I do hope my other half do nor see your post, if yes, we have to sell the house.


----------



## Dan Ante (May 4, 2016)

AfterHours said:


> My highest recommendations...
> 
> *GREATEST ALL TIME - IN RANKED ORDER*
> The Black Saint & The Sinner Lady - Charles Mingus (1963)
> ...


*You better recheck I think you have missed some.*


----------



## Casebearer (Jan 19, 2016)

He sure does. No Chris Potter, Mihály Dresch, Vijay Iyer, E.S.T., etc.....


----------



## bigboy (May 26, 2017)

One of my favorite things about Jazz as art music is that it is a form of art music which has evolved almost entirely since the advent of recording technology. I love being able to listen to various out takes and alternative versions of tracks on an album to see musicians flesh out their ideas, or being able to compare two performances of the same piece a year apart and see what has changed.
I think one of my favorite exemplars of this are the Village Vanguard albums from the Bill Evans trio, especially the two cuts of Alice in Wonderland:






I know there are lots of other great examples of this sort of thing- and I'd love to hear some comparisons that others find particularly enlightening!

Another exciting progression is the transformation of Miles Davis from bop to fusion.
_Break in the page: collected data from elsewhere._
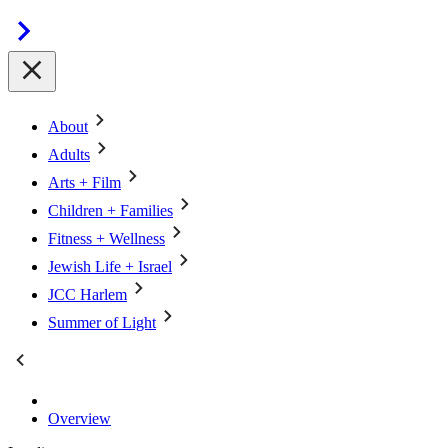
About
Adults
Arts + Film
Children + Families
Fitness + Wellness
Jewish Life + Israel
JCC Harlem
Summer of Light
Overview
And its not just listening to how the music changed, but also reading him talk in interviews about how he viewed the place of his music in the modern artistic and social dialogues.

I suppose in the back of my mind I wish we had the same wealth of information on the the creative process of composers from 200 years ago- but I guess this makes what we do know all the more impressive!


----------



## SONNET CLV (May 31, 2014)

I suspect that _all_ jazz music is "art". Some of it, though, is not so great art, or lesser art, while a smaller portion is better art, and a very small modicum of it (as in any field of creativity) is greater art.

A child finger painting creates "art". So does Willem de Kooning.

I prefer some of my grandson's recent finger painting "art" displays. But I'll invest in de Kooning.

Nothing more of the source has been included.